[[ DATA LISTING, beginning ]]
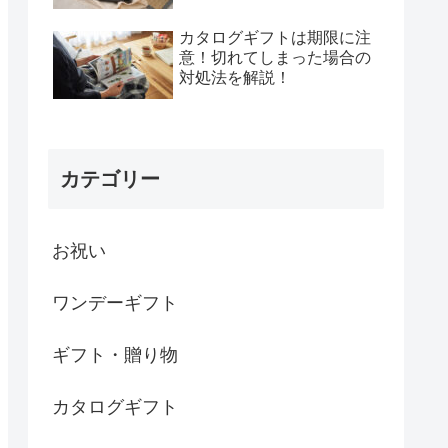
カタログギフトは期限に注
意！切れてしまった場合の
対処法を解説！
カテゴリー
お祝い
ワンデーギフト
ギフト・贈り物
カタログギフト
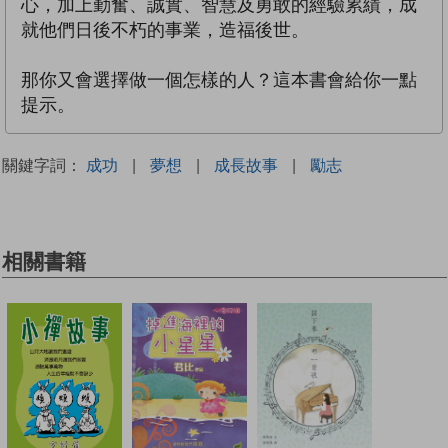
心，加上勤奮、誠實、智慧及勇敢的經驗累績，成
就他們日後不朽的事業，造福後世。
那你又會選擇做一個怎樣的人？這本書會給你一點
提示。
關鍵字詞：
成功
|
夢想
|
成長故事
|
勵志
相關書籍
[[ DATA LISTING, end ]]
### INSTRUCTIONS TO FOLLOW
Output nothing but the records above, word for word, with the pictures removed.

### OUTPUT
カタログギフトは期限に注
意！切れてしまった場合の
対処法を解説！
カテゴリー
お祝い
ワンデーギフト
ギフト・贈り物
カタログギフト
心，加上勤奮、誠實、智慧及勇敢的經驗累績，成
就他們日後不朽的事業，造福後世。
那你又會選擇做一個怎樣的人？這本書會給你一點
提示。
關鍵字詞：
成功
|
夢想
|
成長故事
|
勵志
相關書籍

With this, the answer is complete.